Há, ao longo do álbum, uma dramaturgia do cotidiano industrializado, como se Perec tivesse deixado suas Espèces d'espaces em fita cassete para ser musicada pelo Arcade Fire. As canções constroem uma sequência não linear de imagens: jovens observando o crepúsculo entre trens, ruas desertas refletindo neons indecisos, uma sensação de que tudo está simultaneamente começando e terminando.

 

A capa, com um carro antigo diante de uma casa qualquer, poderia estar num conto de Raymond Carver.

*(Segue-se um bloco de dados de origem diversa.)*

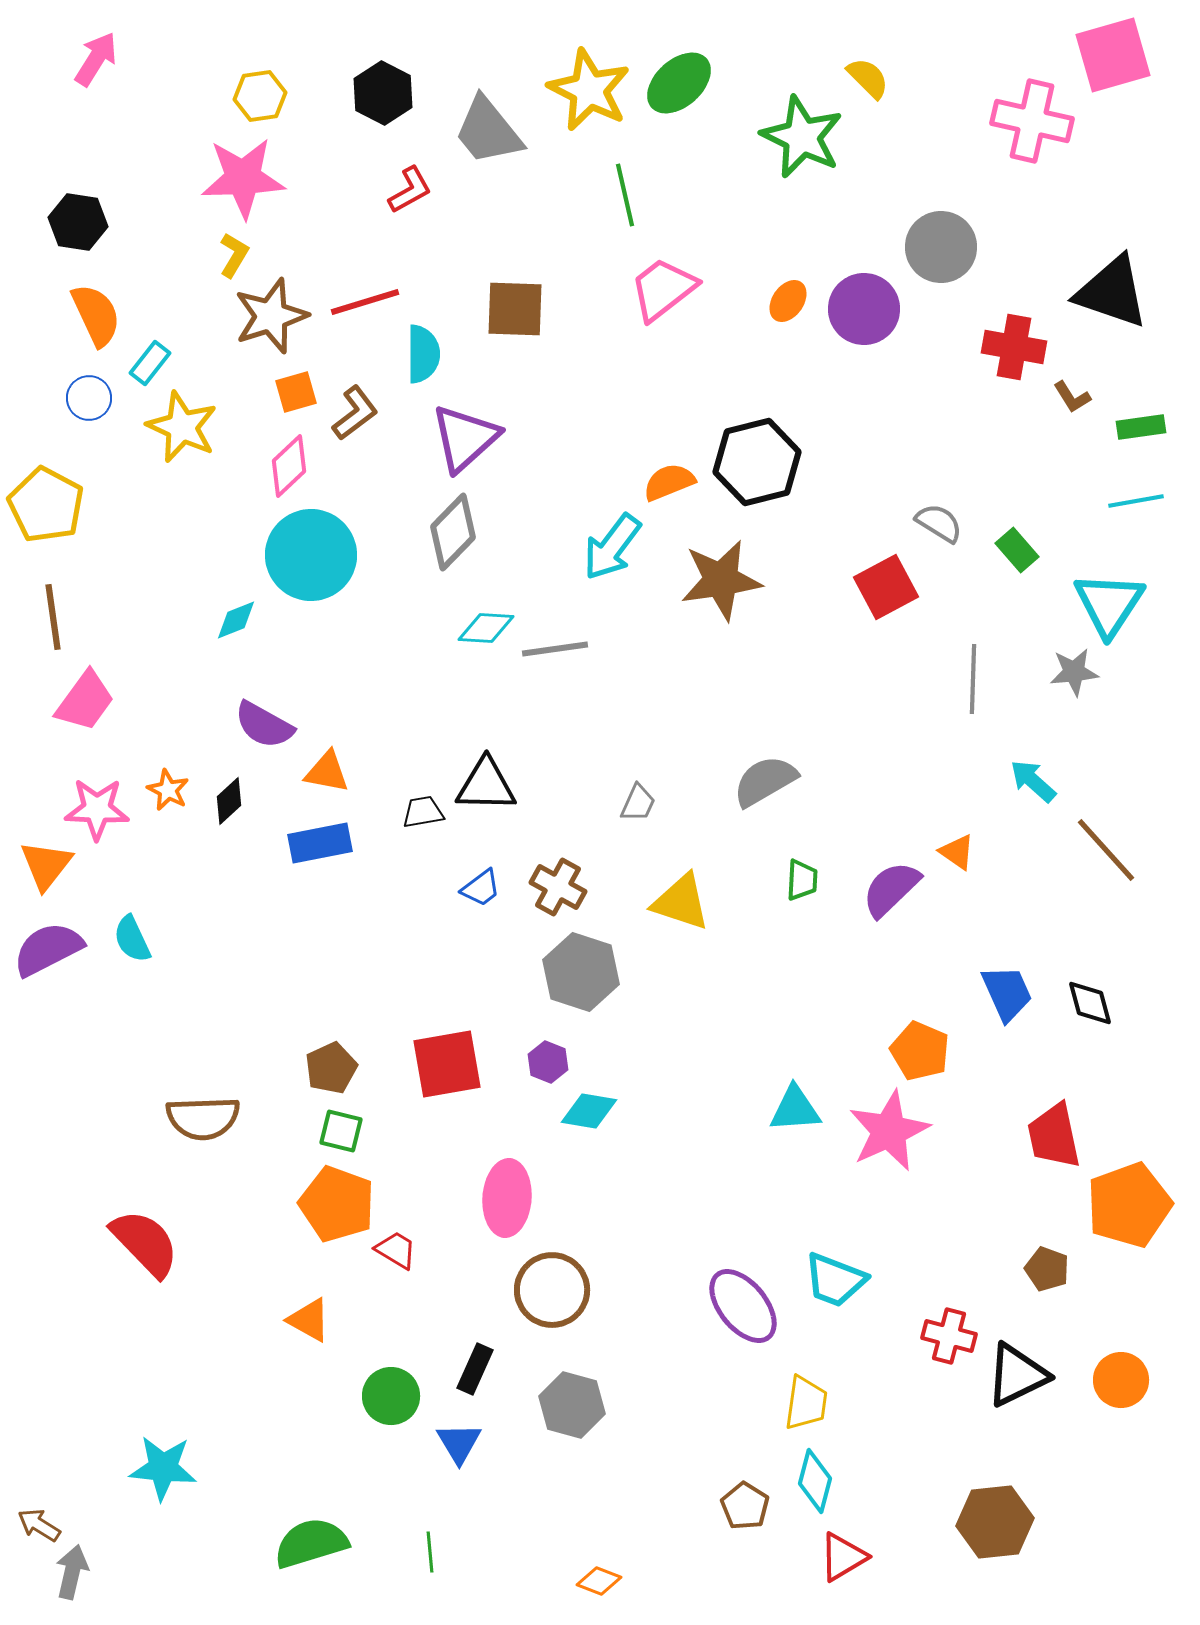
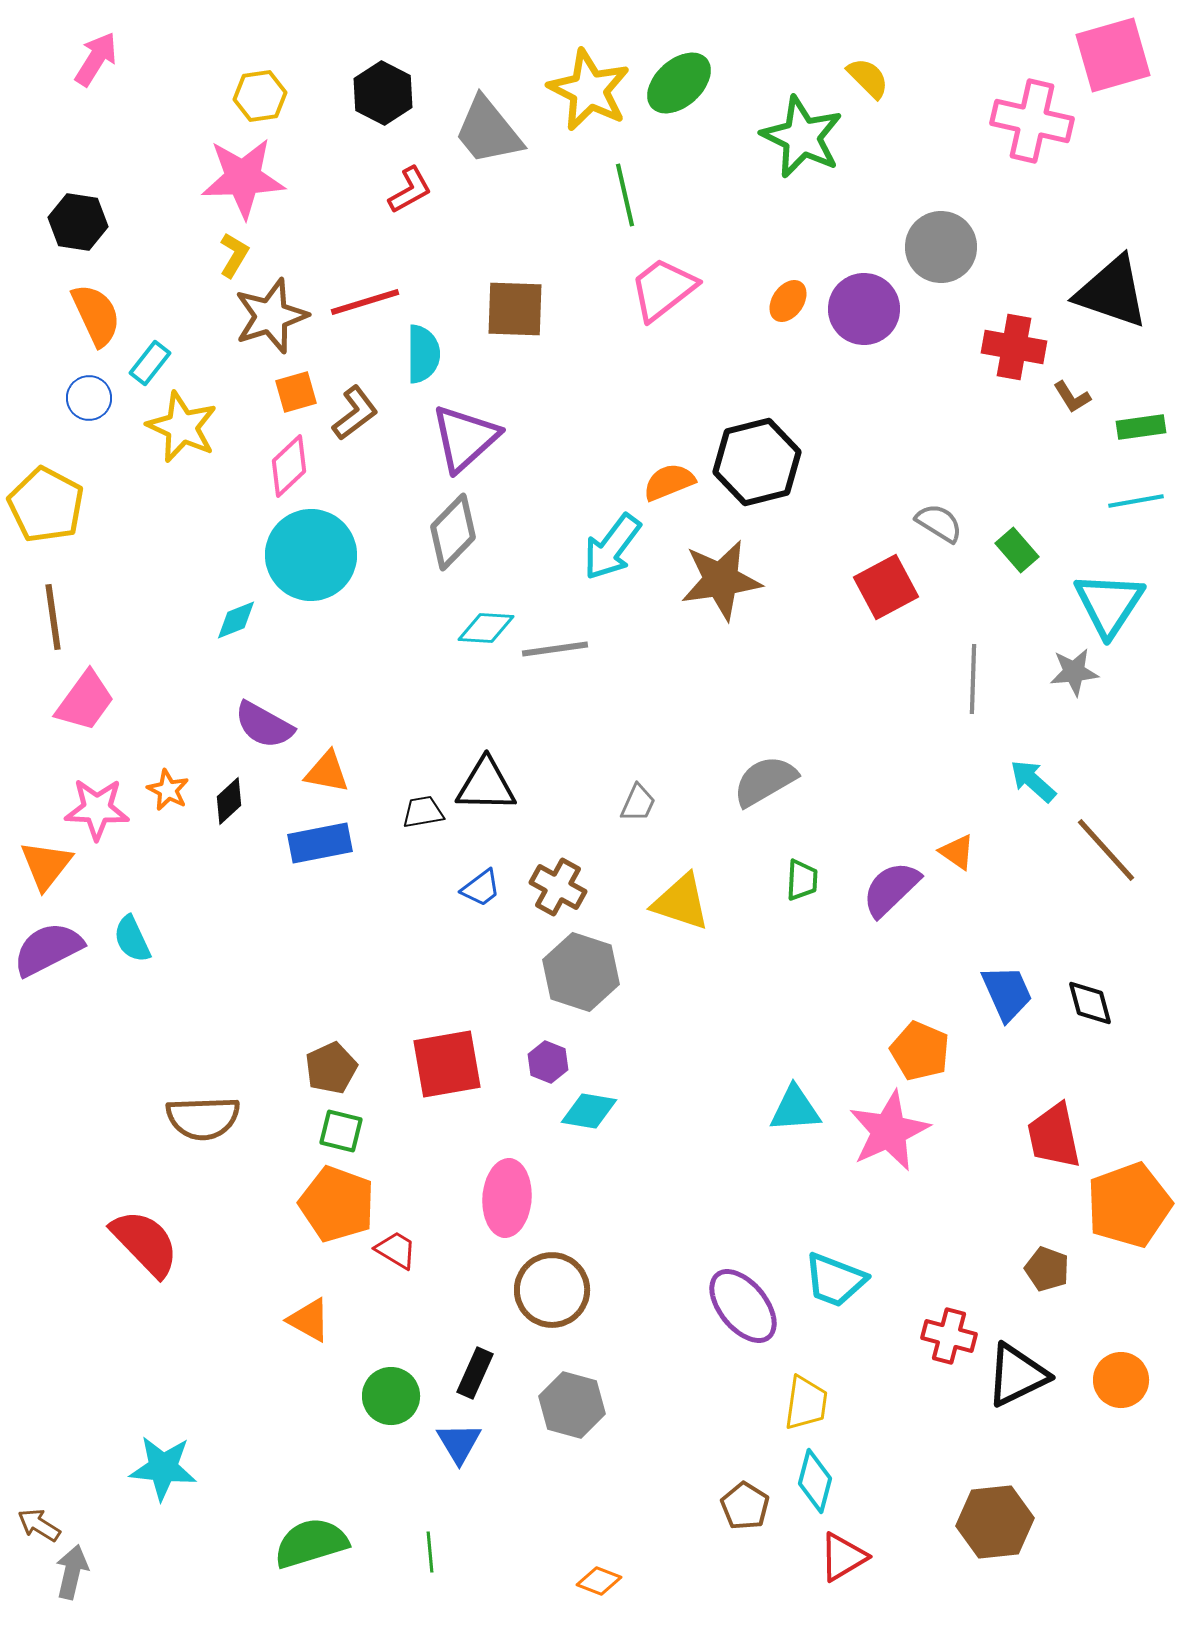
black rectangle at (475, 1369): moved 4 px down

Mas o que parece imóvel guarda histórias que não se contam mais. “We Used to Wait” sintetiza a tensão de um tempo que perdeu o ritmo, onde não se espera mais cartas nem silêncios — só respostas instantâneas e bairros pré-fabricados.

 

The Suburbs é menos um álbum e mais um espelho sujo de uma geração educada para consumir, não para lembrar. Ao final, restam as ruínas de uma promessa, como se os Smiths tivessem feito as pazes com o mundo apenas para denunciá-lo de dentro. Arcade Fire constrói, então, uma missa suburbana para a infância que desapareceu sem dizer adeus — e que agora vive escondida atrás dos vidros fumês de SUVs parados no semáforo.